### Records for this exercise
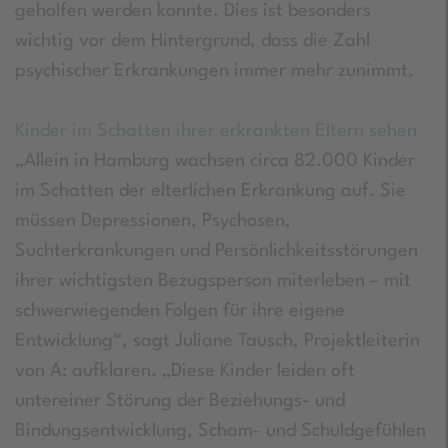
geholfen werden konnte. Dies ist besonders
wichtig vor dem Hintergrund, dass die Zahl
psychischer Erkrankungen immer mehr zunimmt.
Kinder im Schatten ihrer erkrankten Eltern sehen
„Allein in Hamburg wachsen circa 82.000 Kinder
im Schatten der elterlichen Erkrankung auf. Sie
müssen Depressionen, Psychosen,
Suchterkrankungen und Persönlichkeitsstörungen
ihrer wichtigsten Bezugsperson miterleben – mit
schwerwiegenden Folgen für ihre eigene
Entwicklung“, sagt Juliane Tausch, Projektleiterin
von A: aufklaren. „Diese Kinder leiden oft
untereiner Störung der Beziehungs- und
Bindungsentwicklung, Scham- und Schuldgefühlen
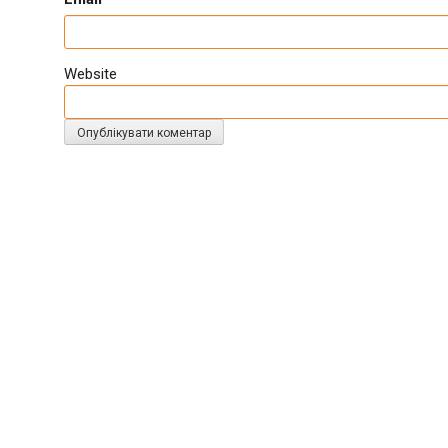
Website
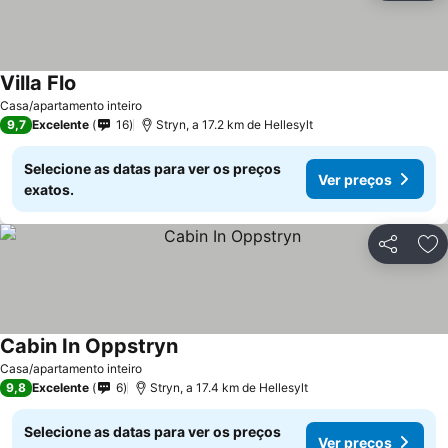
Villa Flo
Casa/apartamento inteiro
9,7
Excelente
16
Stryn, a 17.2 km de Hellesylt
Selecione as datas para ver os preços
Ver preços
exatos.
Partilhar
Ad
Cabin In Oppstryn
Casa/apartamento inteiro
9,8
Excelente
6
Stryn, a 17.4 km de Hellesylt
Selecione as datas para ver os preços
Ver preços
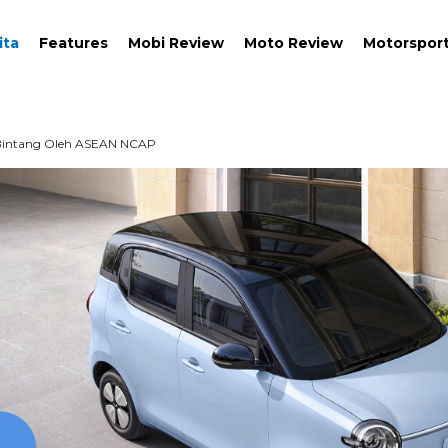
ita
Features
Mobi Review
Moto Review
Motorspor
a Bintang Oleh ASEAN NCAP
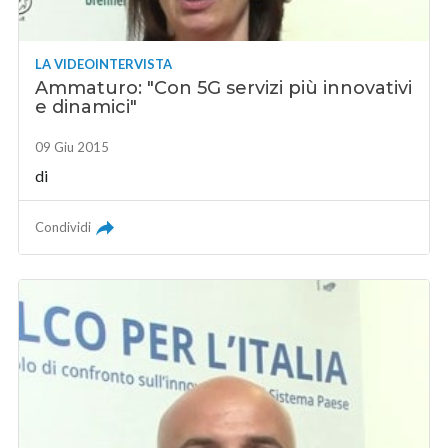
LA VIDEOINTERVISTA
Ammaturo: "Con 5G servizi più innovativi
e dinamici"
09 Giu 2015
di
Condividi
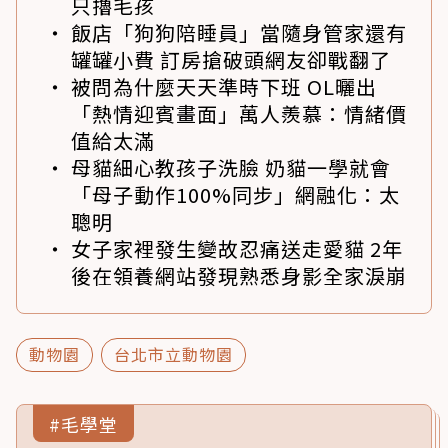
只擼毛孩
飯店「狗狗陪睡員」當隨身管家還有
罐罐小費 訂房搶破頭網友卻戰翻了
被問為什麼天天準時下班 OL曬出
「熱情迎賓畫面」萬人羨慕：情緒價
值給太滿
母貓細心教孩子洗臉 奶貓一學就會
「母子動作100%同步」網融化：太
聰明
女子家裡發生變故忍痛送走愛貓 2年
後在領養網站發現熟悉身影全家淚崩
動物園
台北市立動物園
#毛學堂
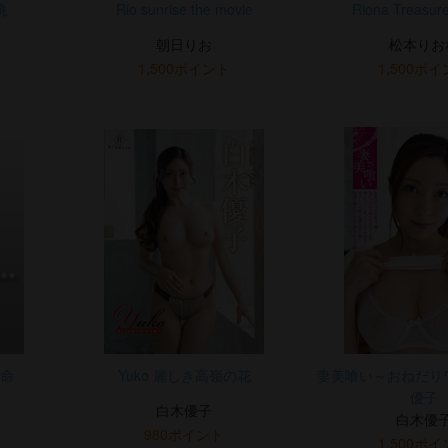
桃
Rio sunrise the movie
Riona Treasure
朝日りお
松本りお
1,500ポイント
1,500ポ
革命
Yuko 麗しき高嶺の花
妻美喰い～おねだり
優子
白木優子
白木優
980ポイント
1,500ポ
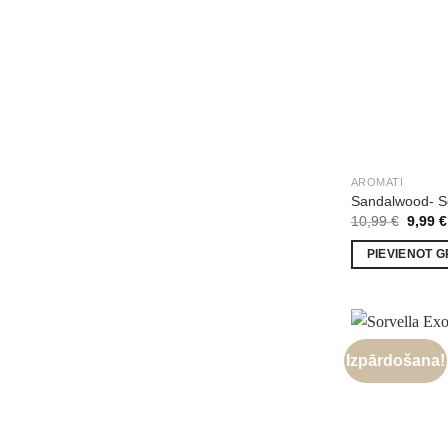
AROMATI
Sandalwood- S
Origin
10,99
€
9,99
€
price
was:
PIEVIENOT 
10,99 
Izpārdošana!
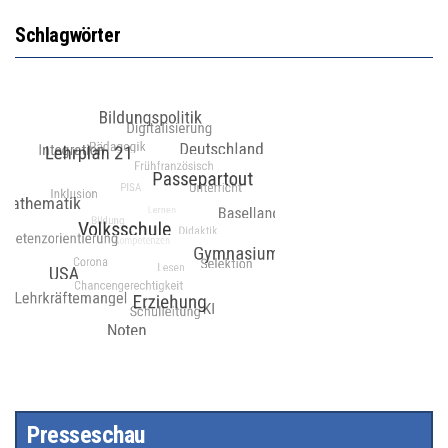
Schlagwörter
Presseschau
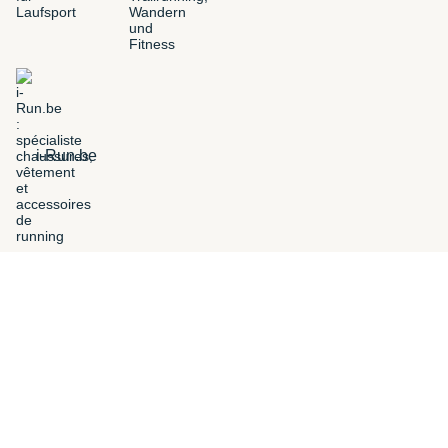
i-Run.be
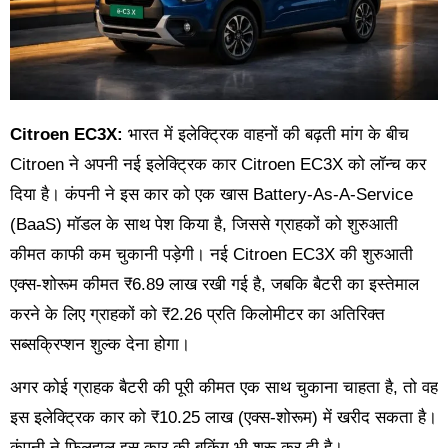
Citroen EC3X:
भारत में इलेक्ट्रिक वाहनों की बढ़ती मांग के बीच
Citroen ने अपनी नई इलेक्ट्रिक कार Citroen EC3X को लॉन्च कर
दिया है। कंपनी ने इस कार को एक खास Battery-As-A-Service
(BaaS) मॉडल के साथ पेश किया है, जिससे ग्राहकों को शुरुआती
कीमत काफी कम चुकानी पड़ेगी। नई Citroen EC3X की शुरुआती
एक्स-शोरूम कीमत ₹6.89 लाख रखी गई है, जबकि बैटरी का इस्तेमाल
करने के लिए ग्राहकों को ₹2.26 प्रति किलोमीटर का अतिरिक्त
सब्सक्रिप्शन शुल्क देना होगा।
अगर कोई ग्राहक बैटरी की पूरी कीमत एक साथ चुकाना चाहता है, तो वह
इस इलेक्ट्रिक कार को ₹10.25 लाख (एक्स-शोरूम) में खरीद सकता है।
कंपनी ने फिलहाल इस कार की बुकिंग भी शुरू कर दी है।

---

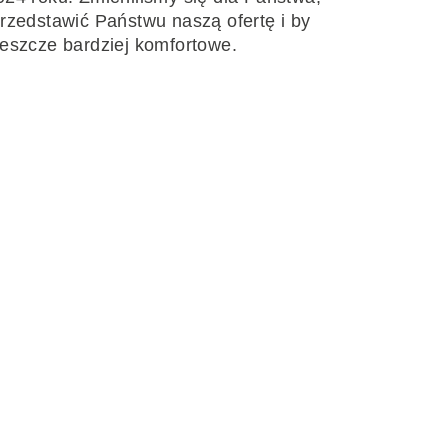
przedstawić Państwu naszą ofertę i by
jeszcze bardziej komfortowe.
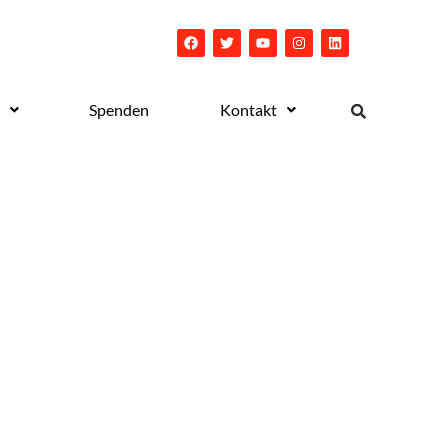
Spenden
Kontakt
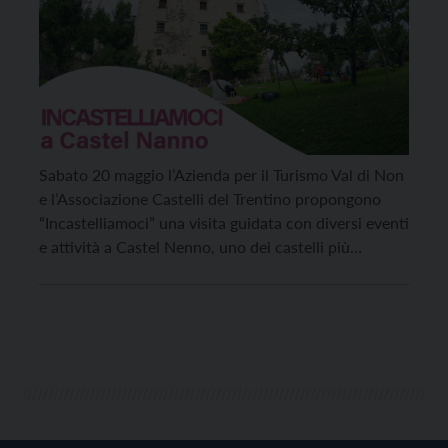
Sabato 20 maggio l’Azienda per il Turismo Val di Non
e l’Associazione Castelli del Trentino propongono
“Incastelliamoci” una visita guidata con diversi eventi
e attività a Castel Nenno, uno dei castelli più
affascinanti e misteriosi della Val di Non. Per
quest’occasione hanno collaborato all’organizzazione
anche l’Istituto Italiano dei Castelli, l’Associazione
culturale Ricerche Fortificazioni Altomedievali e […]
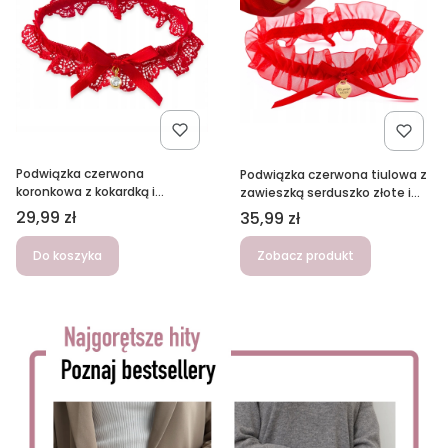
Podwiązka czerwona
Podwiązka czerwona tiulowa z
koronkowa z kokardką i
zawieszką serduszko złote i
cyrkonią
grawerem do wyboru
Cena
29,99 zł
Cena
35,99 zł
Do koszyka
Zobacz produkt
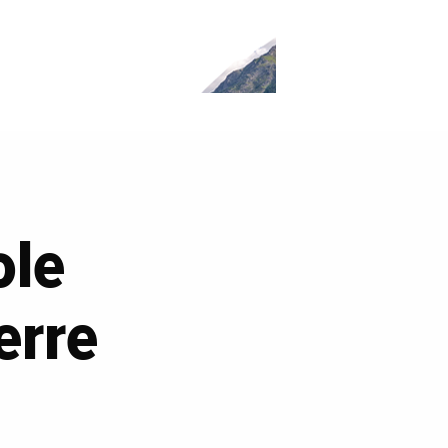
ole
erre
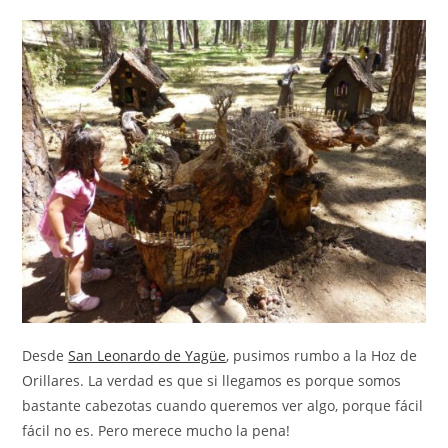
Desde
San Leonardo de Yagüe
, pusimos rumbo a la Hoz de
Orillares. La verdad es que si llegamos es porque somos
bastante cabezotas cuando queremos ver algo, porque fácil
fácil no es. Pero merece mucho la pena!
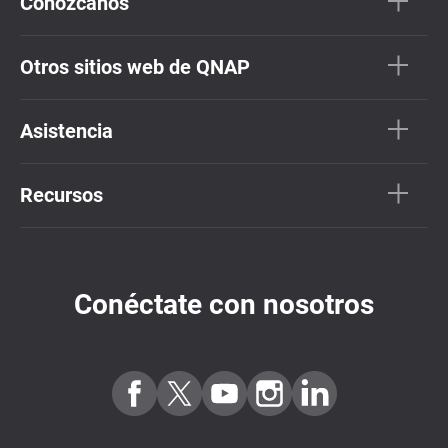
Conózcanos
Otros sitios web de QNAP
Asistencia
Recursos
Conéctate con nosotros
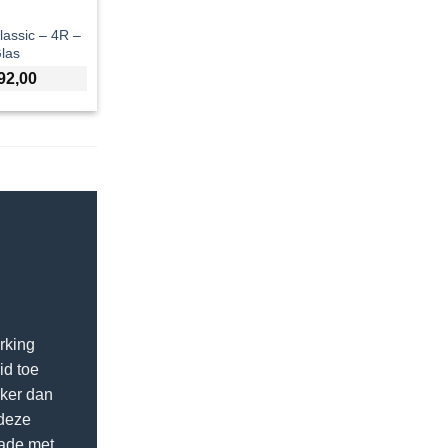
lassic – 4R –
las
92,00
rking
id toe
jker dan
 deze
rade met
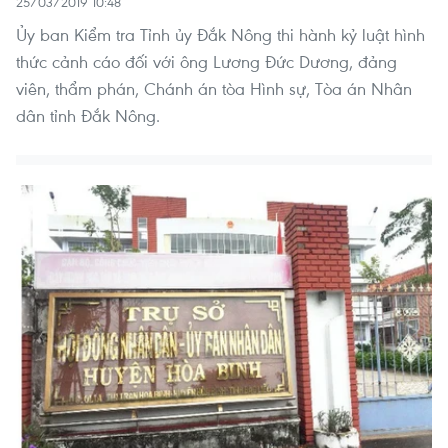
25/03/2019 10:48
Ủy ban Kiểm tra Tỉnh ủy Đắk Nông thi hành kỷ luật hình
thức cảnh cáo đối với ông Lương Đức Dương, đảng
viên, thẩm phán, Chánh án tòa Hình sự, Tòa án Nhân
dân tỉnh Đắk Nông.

* * *

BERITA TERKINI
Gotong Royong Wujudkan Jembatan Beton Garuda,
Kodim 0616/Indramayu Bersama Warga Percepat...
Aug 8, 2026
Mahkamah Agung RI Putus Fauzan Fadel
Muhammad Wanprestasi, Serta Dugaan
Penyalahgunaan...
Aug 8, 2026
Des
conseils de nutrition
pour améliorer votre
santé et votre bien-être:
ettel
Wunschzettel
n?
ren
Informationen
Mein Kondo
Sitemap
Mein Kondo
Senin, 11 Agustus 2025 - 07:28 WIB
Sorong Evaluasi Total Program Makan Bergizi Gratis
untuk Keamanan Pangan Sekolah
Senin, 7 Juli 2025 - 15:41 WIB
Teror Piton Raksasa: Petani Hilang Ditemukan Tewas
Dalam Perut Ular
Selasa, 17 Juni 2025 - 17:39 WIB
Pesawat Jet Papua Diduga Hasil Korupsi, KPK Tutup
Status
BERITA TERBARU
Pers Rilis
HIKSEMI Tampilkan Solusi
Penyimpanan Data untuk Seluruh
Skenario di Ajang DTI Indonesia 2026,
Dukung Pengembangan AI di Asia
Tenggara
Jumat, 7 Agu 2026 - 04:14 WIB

### Task to carry out
Above are some records; extract exactly the lines from the one containing "geholfen werden konnte. Dies ist besonders" through the one containing "LA VIDEOINTERVISTA" and drop the pictures.

### Answer to the exercise
geholfen werden konnte. Dies ist besonders
wichtig vor dem Hintergrund, dass die Zahl
psychischer Erkrankungen immer mehr zunimmt.
Kinder im Schatten ihrer erkrankten Eltern sehen
„Allein in Hamburg wachsen circa 82.000 Kinder
im Schatten der elterlichen Erkrankung auf. Sie
müssen Depressionen, Psychosen,
Suchterkrankungen und Persönlichkeitsstörungen
ihrer wichtigsten Bezugsperson miterleben – mit
schwerwiegenden Folgen für ihre eigene
Entwicklung“, sagt Juliane Tausch, Projektleiterin
von A: aufklaren. „Diese Kinder leiden oft
untereiner Störung der Beziehungs- und
Bindungsentwicklung, Scham- und Schuldgefühlen
Website
Villa Flo
Casa/apartamento inteiro
9,7
Excelente
16
Stryn, a 17.2 km de Hellesylt
Selecione as datas para ver os preços
Ver preços
exatos.
Partilhar
Ad
Cabin In Oppstryn
Casa/apartamento inteiro
9,8
Excelente
6
Stryn, a 17.4 km de Hellesylt
Selecione as datas para ver os preços
Ver preços
ita
Features
Mobi Review
Moto Review
Motorspor
a Bintang Oleh ASEAN NCAP
LA VIDEOINTERVISTA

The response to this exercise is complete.